Haji Sudung tersentak. Ia mendapati kedua cucunya menggoncang-goncang tubuhnya. Ia berusaha bangkit dari tempat tidur. Belum sepenuhnya sadar, berulang-ulang ia mendengar Andika dan Veri berteriak sahut-sahutan.
”Kata Mama besok kita pulang kampung. Ayo, Pung, susun baju,” teriak Andika.

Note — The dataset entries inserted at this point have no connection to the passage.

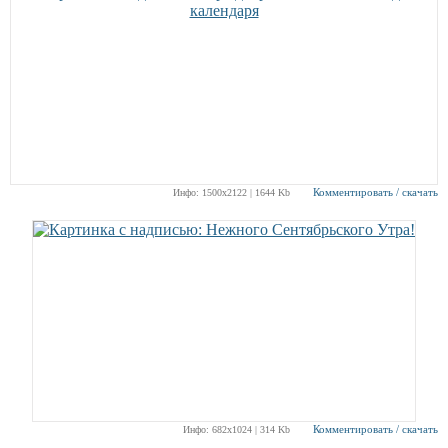
Комментировать / скачать
Инфо: 1500х2122 | 1644 Kb
Комментировать / скачать
Инфо: 682х1024 | 314 Kb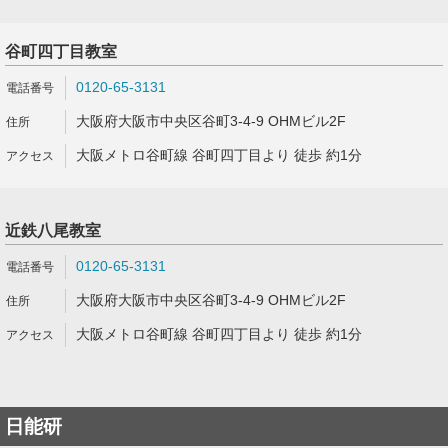
谷町四丁目教室
0120-65-3131
大阪府大阪市中央区谷町3-4-9 OHMビル2F
大阪メトロ谷町線 谷町四丁目より 徒歩 約1分
近鉄八尾教室
0120-65-3131
大阪府大阪市中央区谷町3-4-9 OHMビル2F
大阪メトロ谷町線 谷町四丁目より 徒歩 約1分
日能研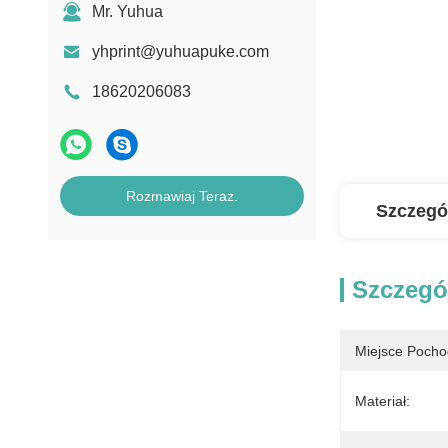
Mr. Yuhua
yhprint@yuhuapuke.com
18620206083
Rozmawiaj Teraz.
Szczegó
Szczegó
Miejsce Pocho
Materiał: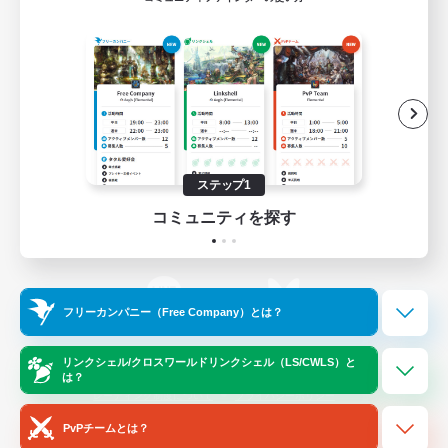
ゲームダウンロード
Official Information
/
X
News
YouTube
ステップ1
コミュニティを探す
Instagram
Twitch
フリーカンパニー（Free Company）とは？
LINE
Bluesky
リンクシェル/クロスワールドリンクシェル（LS/CWLS）と
は？
レーティング制度について
プライバシーポリシー
著作権について
サポートセンター
PvPチームとは？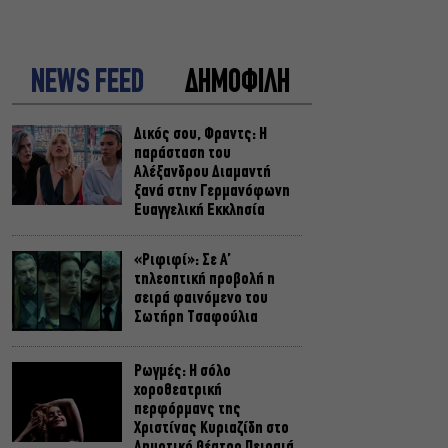
NEWS FEED
ΔΗΜΟΦΙΛΗ
Δικός σου, Φραντς: Η
παράσταση του
Αλέξανδρου Διαμαντή
ξανά στην Γερμανόφωνη
Ευαγγελική Εκκλησία
«Ριφιφί»: Σε Α’
τηλεοπτική προβολή η
σειρά φαινόμενο του
Σωτήρη Τσαφούλια
Ρωγμές: Η σόλο
χοροθεατρική
περφόρμανς της
Χριστίνας Κυριαζίδη στο
Δημοτικό Θέατρο Πειραιά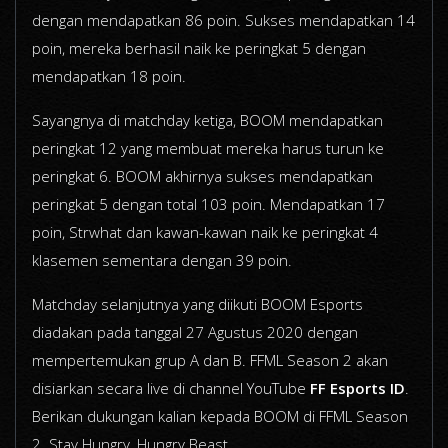
dengan mendapatkan 86 poin. Sukses mendapatkan 14
poin, mereka berhasil naik ke peringkat 5 dengan
mendapatkan 18 poin.
Sayangnya di matchday ketiga, BOOM mendapatkan
peringkat 12 yang membuat mereka harus turun ke
peringkat 6. BOOM akhirnya sukses mendapatkan
peringkat 5 dengan total 103 poin. Mendapatkan 17
poin, Strwhat dan kawan-kawan naik ke peringkat 4
klasemen sementara dengan 39 poin.
Matchday selanjutnya yang diikuti BOOM Esports
diadakan pada tanggal 27 Agustus 2020 dengan
mempertemukan grup A dan B. FFML Season 2 akan
disiarkan secara live di channel YouTube
FF Esports ID
.
Berikan dukungan kalian kepada BOOM di FFML Season
2. Stay Hungry, Hungry Beast.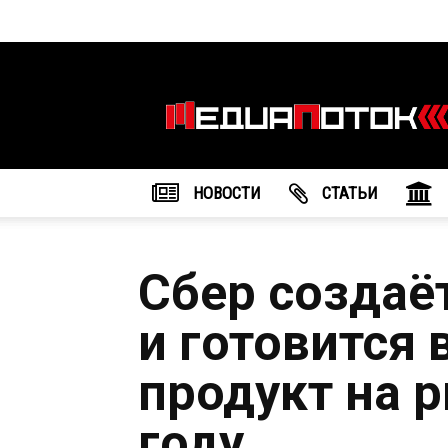
Информационное
агентство
"МедиаПоток"
НОВОСТИ
CТАТЬИ
Сбер создаё
и готовится
продукт на 
году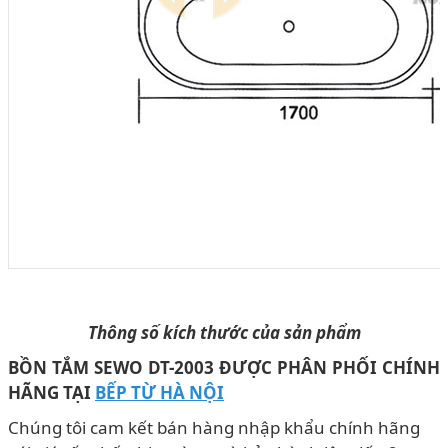
Thông số kích thước của sản phẩm
BỒN TẮM SEWO DT-2003 ĐƯỢC PHÂN PHỐI CHÍNH
HÃNG TẠI
BẾP TỪ HÀ NỘI
Chúng tôi cam kết bán hàng nhập khẩu chính hãng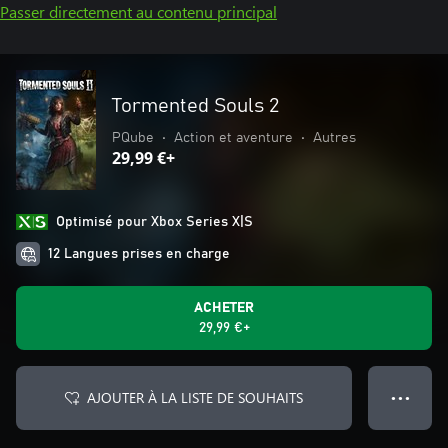
Passer directement au contenu principal
Tormented Souls 2
PQube
•
Action et aventure
•
Autres
29,99 €+
Optimisé pour Xbox Series X|S
12 Langues prises en charge
ACHETER
29,99 €+
AJOUTER À LA LISTE DE SOUHAITS
● ● ●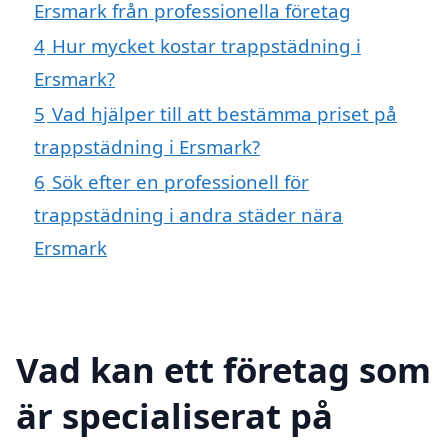
Ersmark från professionella företag
4
Hur mycket kostar trappstädning i
Ersmark?
5
Vad hjälper till att bestämma priset på
trappstädning i Ersmark?
6
Sök efter en professionell för
trappstädning i andra städer nära
Ersmark
Vad kan ett företag som
är specialiserat på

”Iya, Pung. Susun baju,” Veri membeo.
Haji Sudung terkesima mendengar kabar itu. Ah, aku tadi cuma mimpi buruk, batinnya. Dengan gerakan gontai, ia mendekap erat kedua cucunya. Dari ufuk matanya terbit mata air kehangatan. Lantas, dengan tangan yang bergetar hebat, Haji Sudung bergegas menyusun pakaiannya ke dalam tas Lee yang kusam. Seperti menyusun bengkalaian peristiwa ke bilik kenangannya yang penuh debu. Andika dan Veri begitu cekatan membantu Opung mereka. Tak satu baju pun yang tertinggal di almari. Seolah-olah Haji Sudung tak akan kembali lagi ke rumah itu.
Malam itu, sambil mendekap buntalan tasnya, Haji Sudung tak sabar untuk segera tertidur. Ia ingin berlari memburu pagi. Atau, mana tahu wangi tanah kelahiran lebih dulu hinggap ke dahan mimpi. Bukan mimpi buruk tentunya. Namun, siapa yang bisa mengetahui isi mimpinya? Sebab, dalam kegelisahan tidur, mulut Haji Sudung hanya lumat oleh igau yang berantakan.
”Ini bukan kampungku! Ini bukan rumahku!”